GOP lawmakers immediately excoriated the president for the decision. House Speaker John Boehner said Obama is “selling out American jobs for politics,” and said Republicans in Congress would continue to push for the pipeline.
The decision does not necessarily kill the project. The State Department said the denial “does not preclude any subsequent permit application” — and within hours pipeline company TransCanada announced that it would reapply for a permit.
But the decision at least delays the project, one that unions and GOP lawmakers alike said would be a boon for job creation as well as energy security.
“Until this pipeline is constructed, the U.S. will continue to import millions of barrels of conflict oil from the Middle East and Venezuela and other foreign countries,” TransCanada said in a statement Wednesday, saying it is “disappointed” by the administration’s call. “Thousands of jobs continue to hang in the balance if this project does not go forward.”
Obama administration officials and congressional Republicans were pointing the finger squarely at each other over the decision.
The White House claimed Republicans’ decision to attach a pipeline provision to the short-term payroll tax cut extension last year scuttled the project — that provision compelled the Obama administration to make a decision on the pipeline in two months.
Obama, in a written statement, said that deadline “prevented a full assessment of the pipeline’s impact.”
“This announcement is not a judgment on the merits of the pipeline, but the arbitrary nature of a deadline that prevented the State Department from gathering the information necessary to approve the project and protect the American people,” Obama said. “I’m disappointed that Republicans in Congress forced this decision, but it does not change my administration’s commitment to American-made energy that creates jobs and reduces our dependence on oil.”
The State Department made the initial recommendation to Obama on the grounds that there wasn’t enough time to review.
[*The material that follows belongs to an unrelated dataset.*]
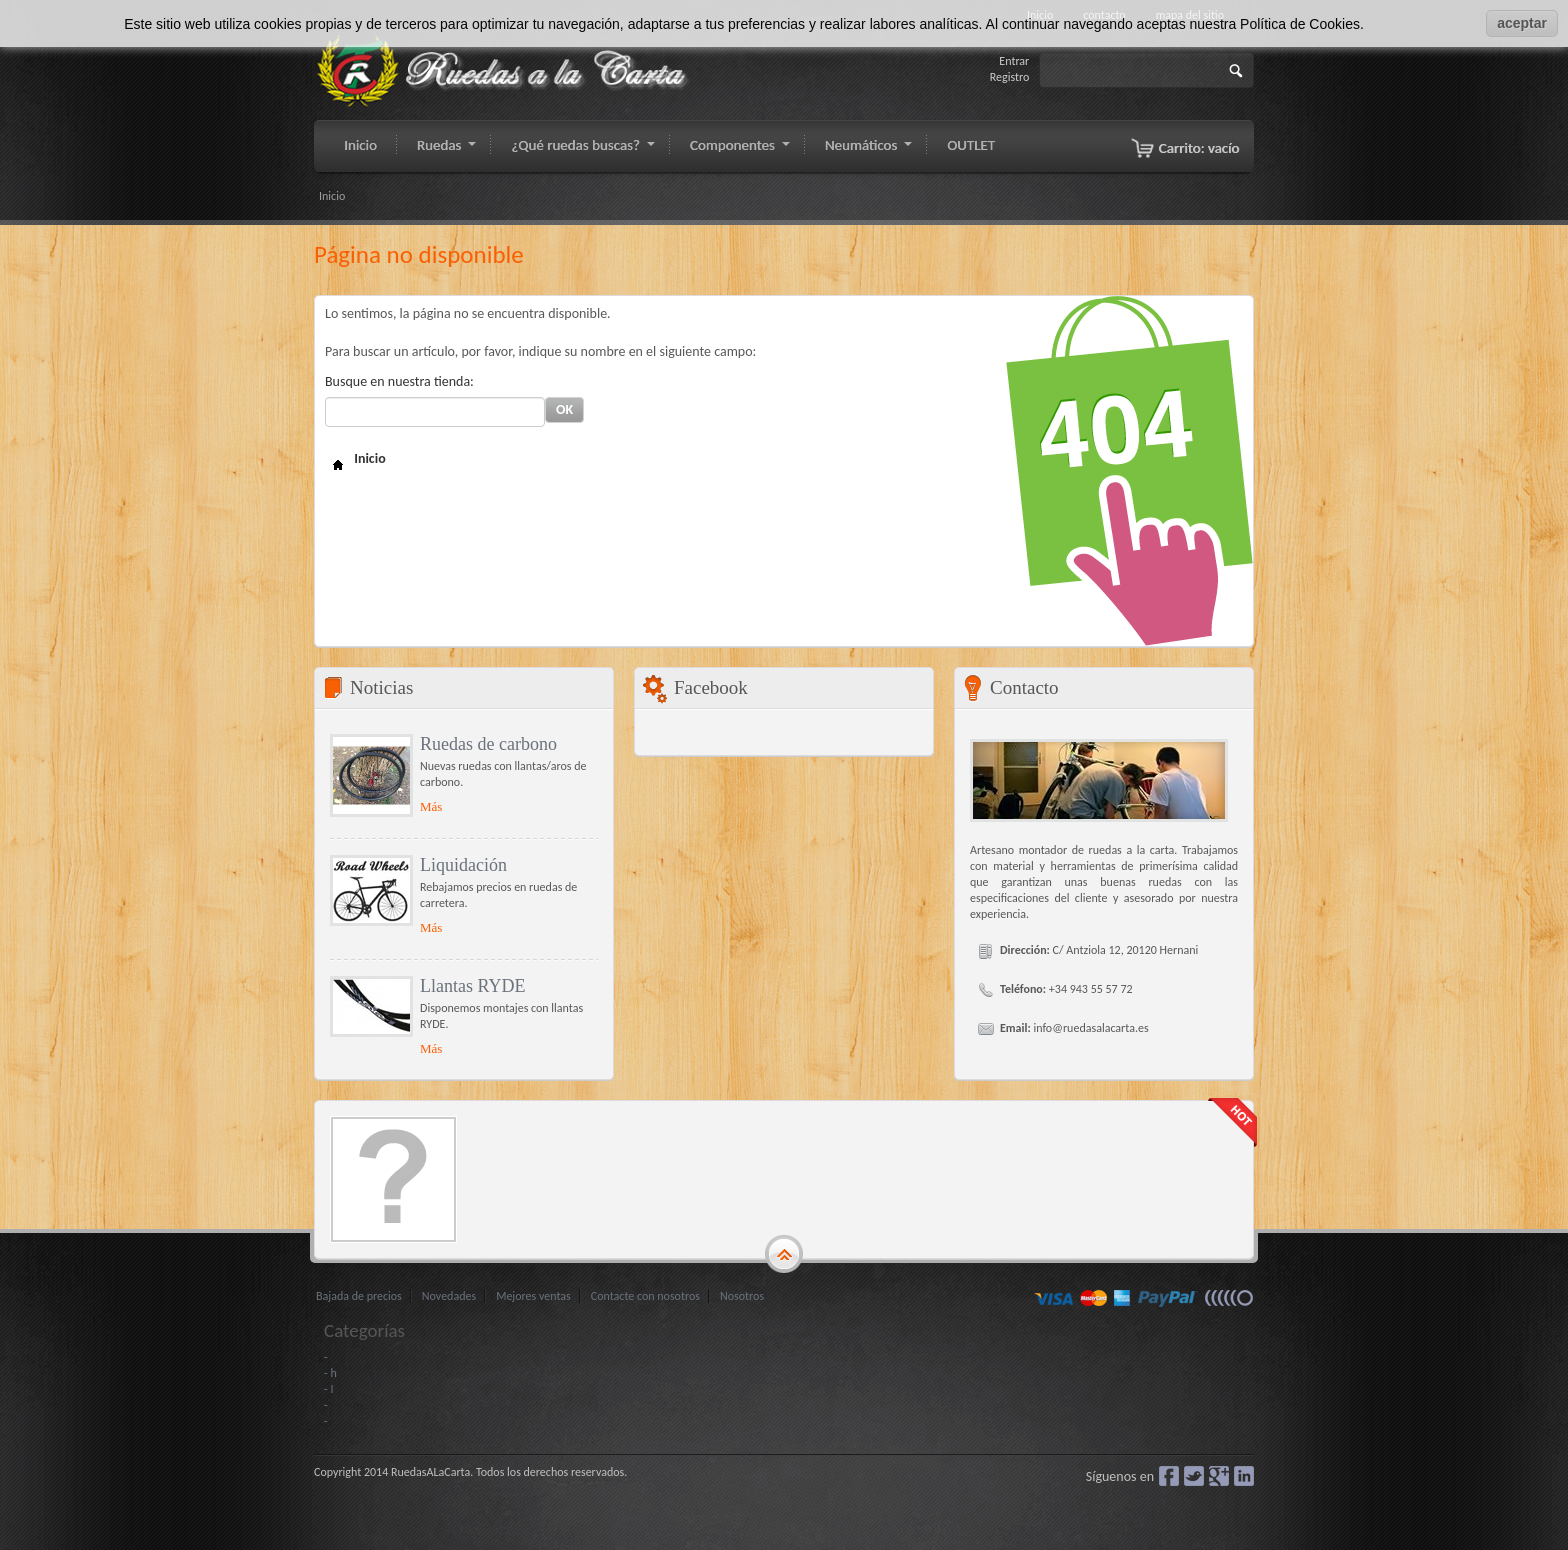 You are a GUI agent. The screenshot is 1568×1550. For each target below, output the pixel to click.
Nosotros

Obama agreed with that recommendation. According to the White House, Obama called Canadian Prime Minister Stephen Harper to “personally convey” that decision.
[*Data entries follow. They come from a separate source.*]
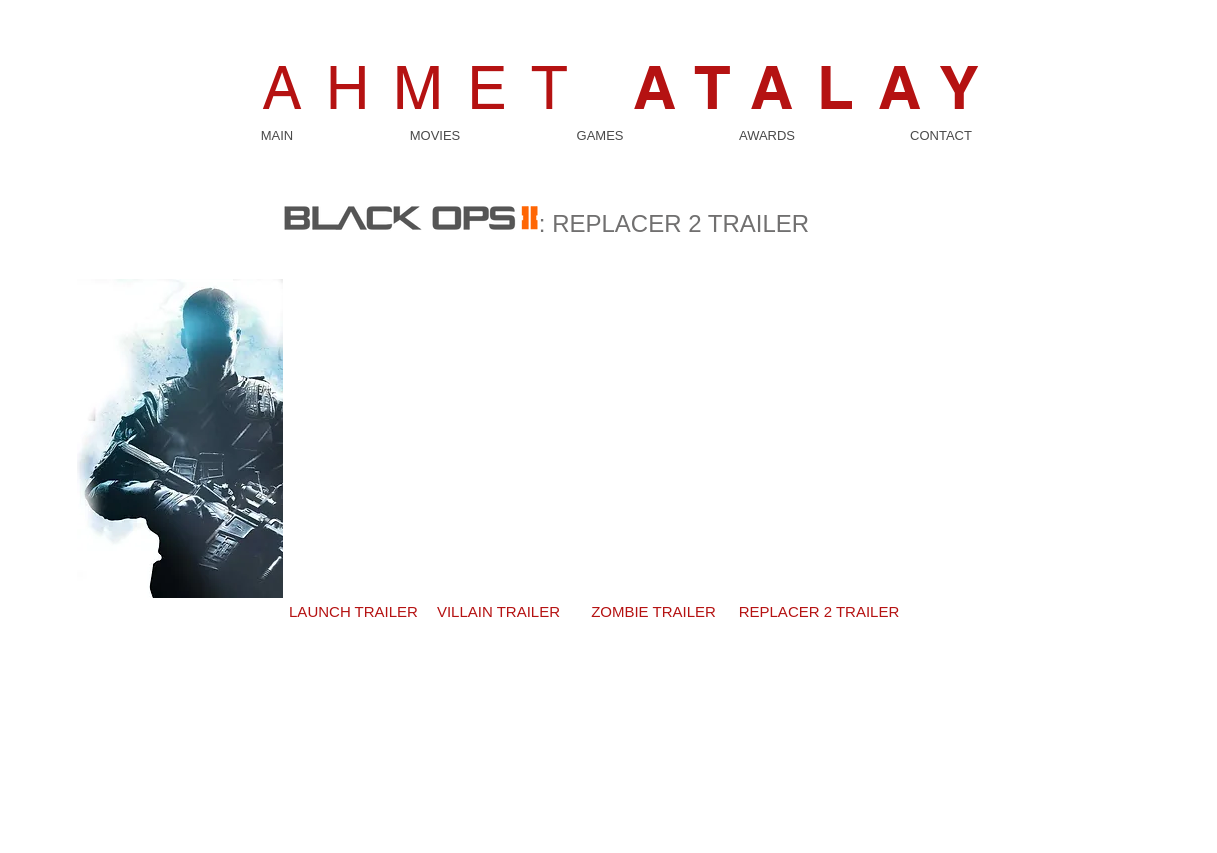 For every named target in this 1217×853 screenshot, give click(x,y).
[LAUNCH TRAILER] (354, 611)
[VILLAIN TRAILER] (499, 611)
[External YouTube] (609, 418)
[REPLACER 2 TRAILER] (819, 611)
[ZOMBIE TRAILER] (654, 611)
But Republicans accused Obama of playing politics and expressed concern that the decision would kill jobs — 20,000 of them, according to House Republican Leader Eric Cantor.
“The president has showed through his actions that those actions do not match that rhetoric, and by deciding to block the development of the Keystone pipeline, he has essentially decided to block the creation of 20,000 new jobs,” Cantor said Wednesday.